今まで男子に、こんな風に言われたことない。
それ以前に、男の子と付き合ったこともない。
私が好きな人は、1人だけ。
目の前にいる真田瑞希だけだったから。
(そんな大好きな人から可愛いって言われて、嬉しいけど・・・!)
今の私は『男』だから、からかわれてるのは間違いなさそうだから・・・
(本気にはしちゃだめだよね・・・?)
遠慮がちに、目だけで彼を見た。
その瞬間、瑞希お兄ちゃんが大口を開いた。
「凛!俺の言葉、疑ってるだろう!?」
「ええ!?エスパー!?」
反射的に出た言葉。
それで瑞希お兄ちゃんは真顔になった。
「エスパーって、マジかよ!?誤解だ、凛・・・!俺、悪口とか冗談で言ってないって!マジだから!」
「か、からかってるんじゃないんですか・・・?」
「それはもう終わった!今は、凛のこと本気で褒めてんだ。
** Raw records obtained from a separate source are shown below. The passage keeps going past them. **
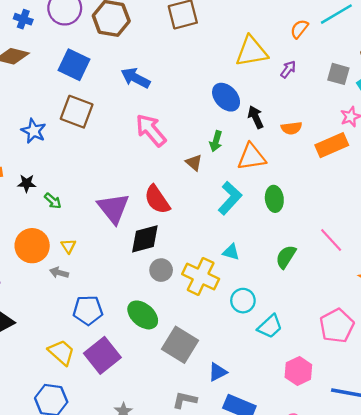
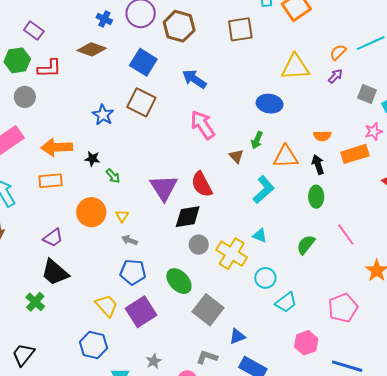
purple arrow: (288, 69) -> (335, 76), moved
blue ellipse: (226, 97) -> (270, 104), turned -45
black arrow: (256, 117) -> (318, 165), moved
green ellipse: (274, 199) -> (316, 197), moved
gray arrow: (59, 273) -> (130, 240), moved

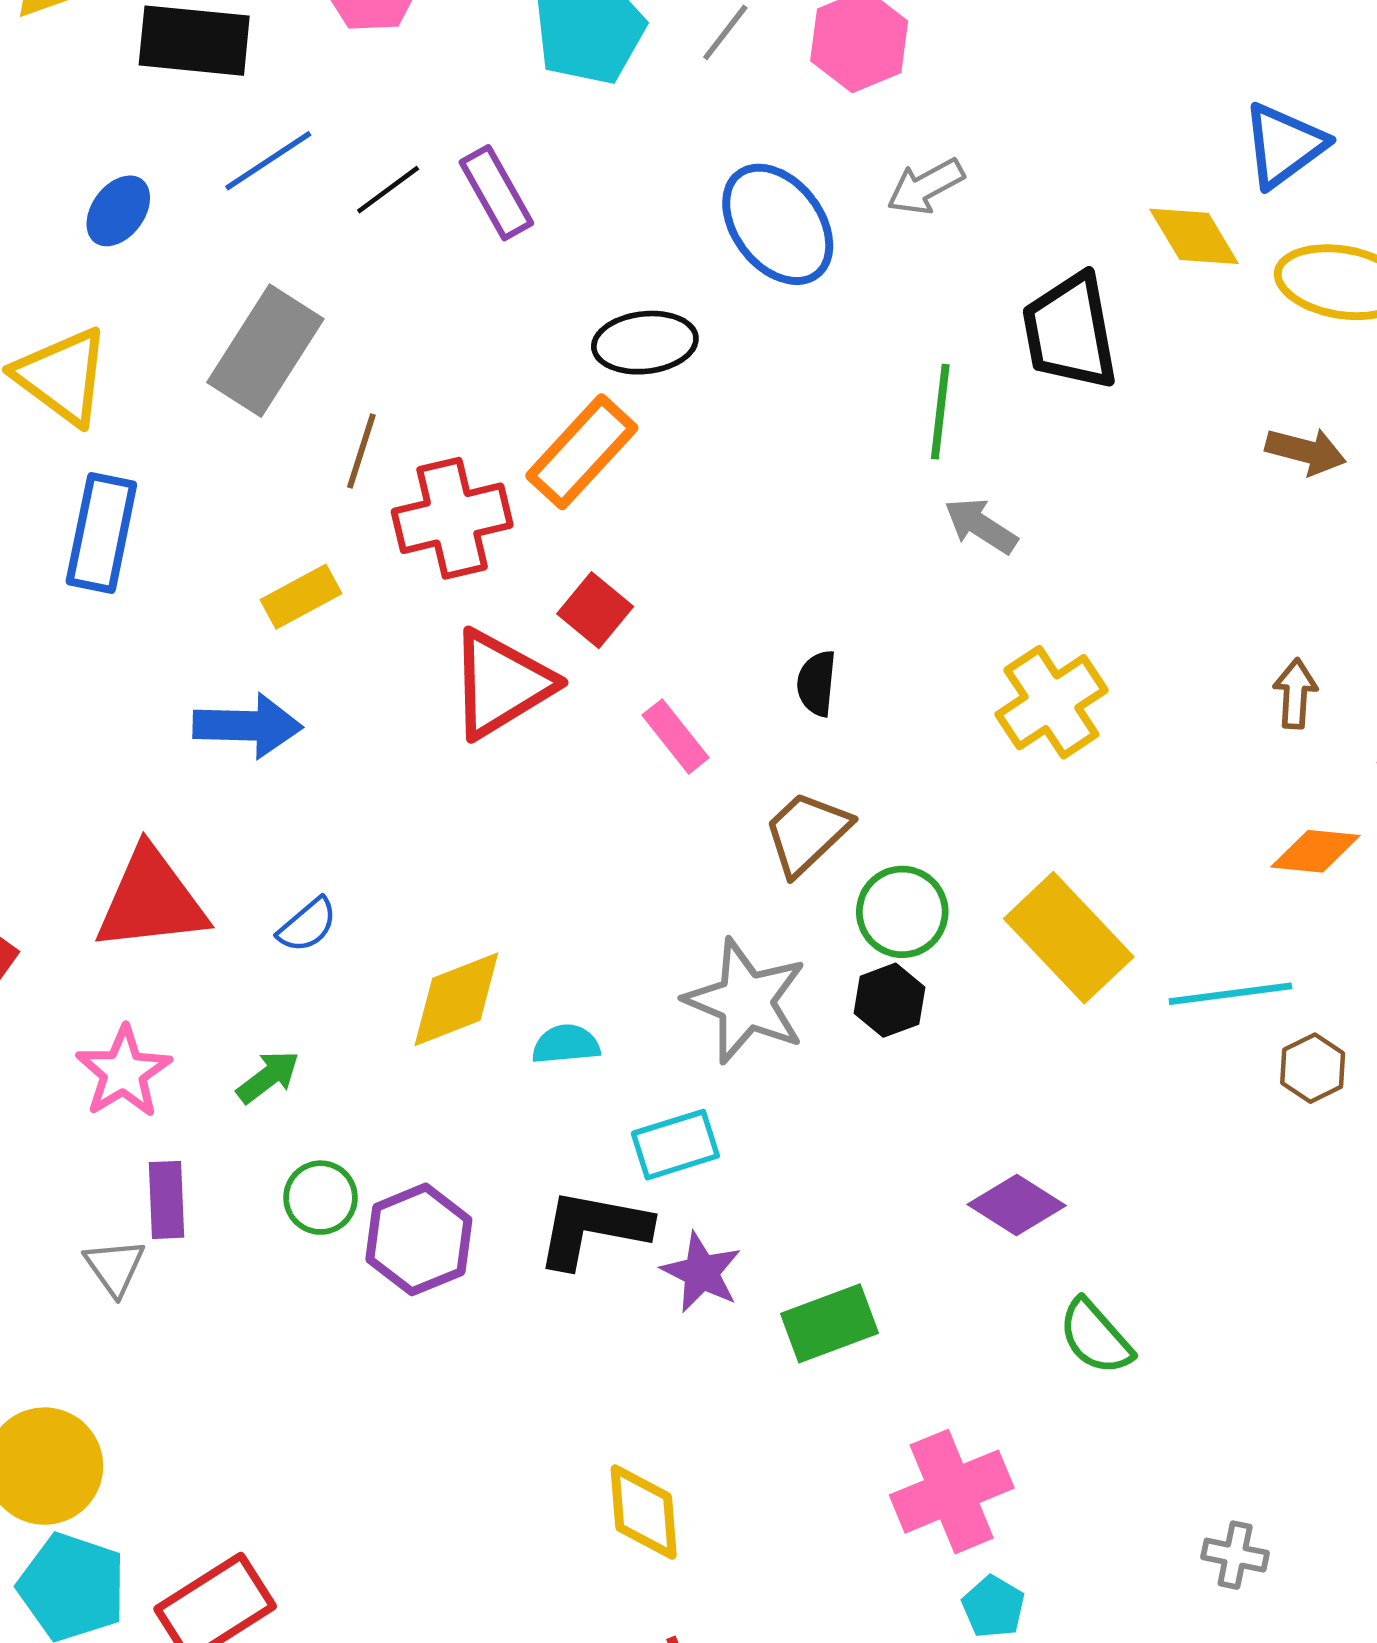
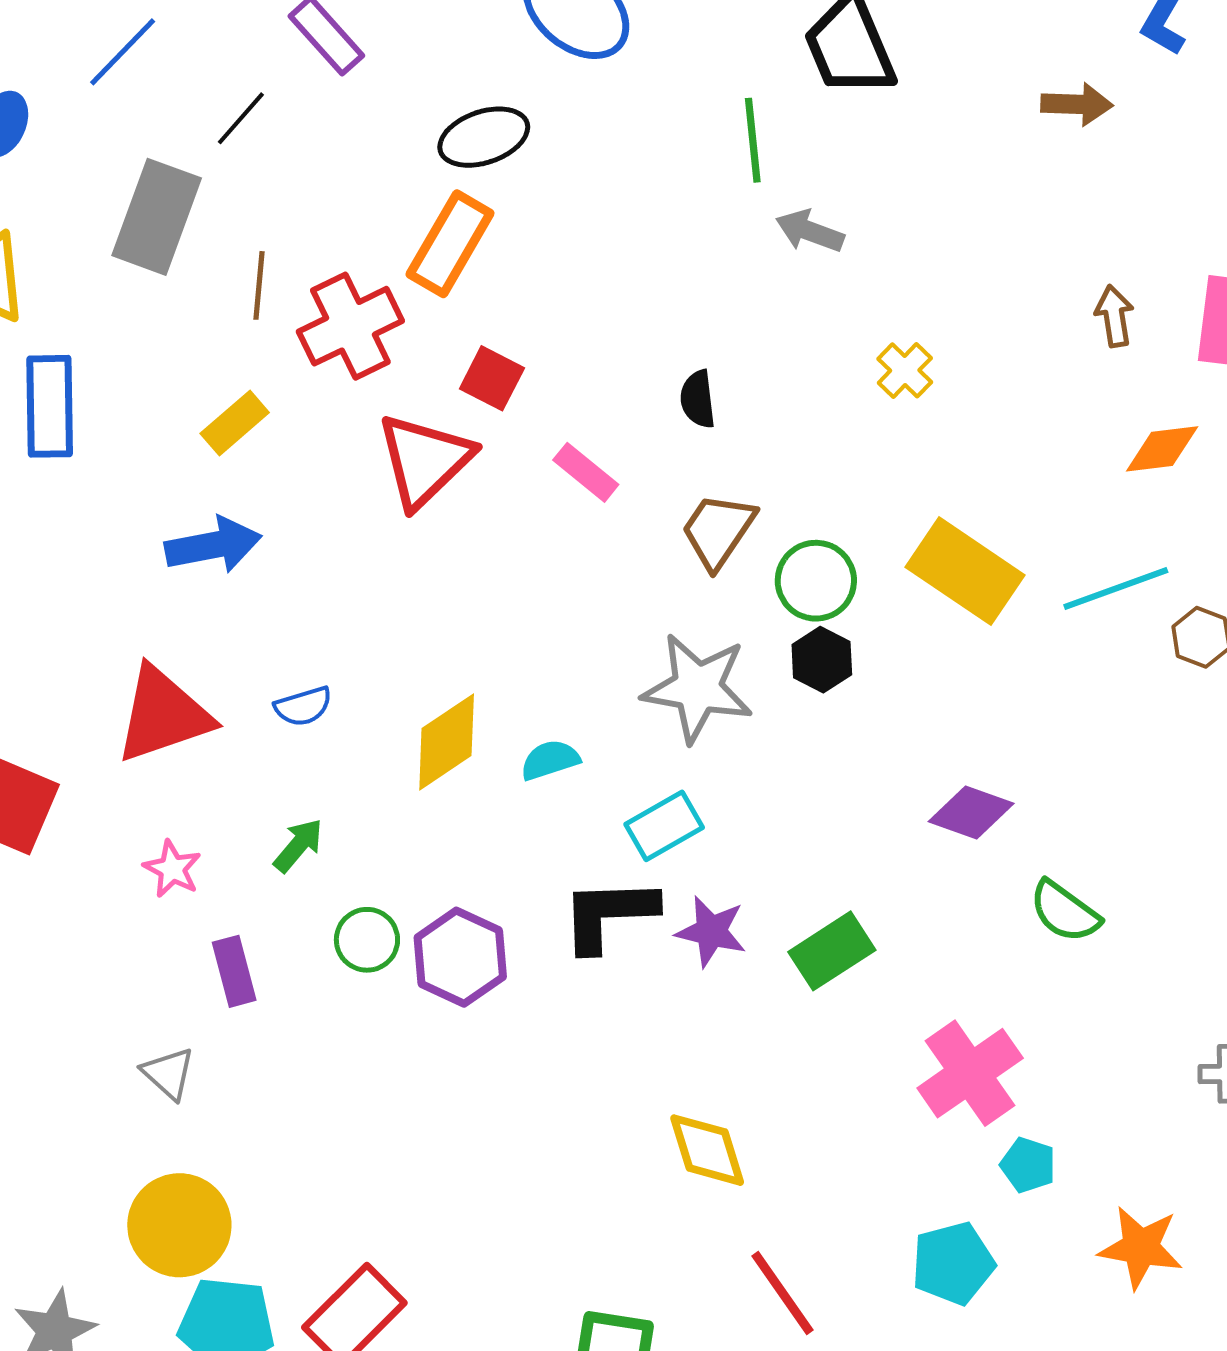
black line: (388, 190) -> (241, 118), moved
yellow cross: (1051, 702) -> (905, 370), size x0.6
blue semicircle: (307, 925) -> (303, 706), turned 36
pink star: (124, 1072) -> (172, 869), size x0.7
gray triangle: (115, 1267) -> (168, 1073), moved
凛は可愛いっていうか、美形っていうか、癒し系っていうか・・・とにかく、不細工じゃない!だから、顔を隠す必要がないんだよ。」
「瑞希お兄ちゃん・・・・そこまで、わ・・・僕のことを・・・?」
(もう・・・お世辞でも、嬉しい・・・・)
もう本当かウソかなんてどうでもいい。
瑞希お兄ちゃんに褒められているということが、一番のポイント。
私の中の乙女心は動かされた。
思わず、ギュッと瑞希お兄ちゃんに抱きついている手に力を強める。
そうしたら、それに反応したように、バイクにまたがった状態で後ろを向いて、私を抱いていた瑞希お兄ちゃんが動く。
「ほっと。」
「あ・・・!」
さらに、体を私の方へとねじりながら体を密着させると彼は言った。
「うん。可愛いけど、小さい。ちっちゃいな・・・。俺の腕にすっぽりおさまってやがる。」
「み、瑞希お兄ちゃん??」
「ちっこいのもだけど・・・本当に細いな。ちゃんと食べてるか?」
「え?」
そう言うと、私の肩や背中、腰を撫でる瑞希お兄ちゃん。
「ふええ!?お、お兄ちゃん!?」
「全体的に小さいのは仕方ないけど・・・腰が細すぎだろう?二の腕も細いし・・・モニカよりも痩せてるんじゃねぇーの?」
「そうですか・・・?」
その触り方は、まるでお医者さんみたいだった。